Figure 2.Example of search results (NM_013293: transformer 2 alpha homolog). (A) Overview of TSS-seq and ChIP-seq for NM_013293, transformer 2 alpha homolog. There are three major putative alternative promoters (AP4, AP10 and AP15) in DLD1 cells. The expression of AP10 under the normoxia condition (21%) is relatively low compared with that under the hypoxia condition (1%). Using check boxes, users can also check the TSS-seq and ChIP-seq results in other tissues. (B) Function of recalculating tag counts by specifying desired genomic regions. In this case, 1.5 ppm TSC specific to normoxia and 10.6 ppm TSC to hypoxia are observed. (C) Users can also recalculate tag counts for ChIP-seq tags.
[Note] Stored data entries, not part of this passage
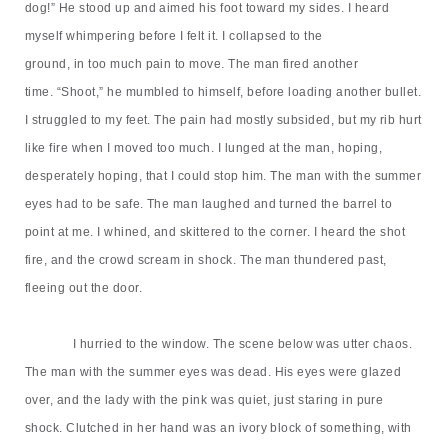
dog!
”
He stood up and aimed his foot toward my sides. I heard
myself whimpering before I felt it. I collapsed to the
ground,
in
too
much
pain to move. The man fired another
time.
“
Shoot,
”
he mumbled to himself, before loading another bullet.
I struggled to my feet. The pain had mostly subsided, but my rib hurt
like fire when I moved too much. I lunged at the man, hoping,
desperately hoping, that I could stop him. The man with the summer
eyes had to be safe. The man laughed and turned the barrel to
point at me. I whined, and skittered to the corner. I heard the shot
fire, and the crowd scream in shock. The man thundered past,
fleeing out the door.
I hurried to the window. The scene below was utter chaos.
The man with the summer eyes was dead. His eyes were glazed
over, and the lady with the pink was quiet, just staring in pure
shock. Clutched in her hand was an ivory block of something, with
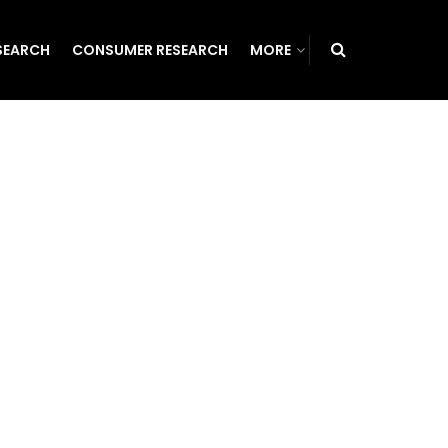
SEARCH
CONSUMER RESEARCH
MORE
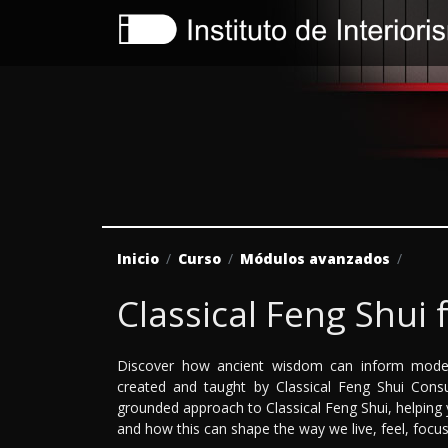
Inicio
Curso
Módulos avanzados
Classical Feng Shui 
Discover how ancient wisdom can inform moder
created and taught by Classical Feng Shui Cons
grounded approach to Classical Feng Shui, helpin
and how this can shape the way we live, feel, focus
There is a clear difference in the H3K27 states between normoxia and hypoxia. (D) Detailed information of AP4. The green bars indicate our TSS-seq data. The start positions of known genes are displayed with arrows. An Ethnic SNP (CHS) and two dbSNPs (rs11523571 and rs41273990) are also found in this region. Searching ‘rs11523571’ or ‘chr1:159680868’ based on the input window (Figure 1C) also leads to a similar result.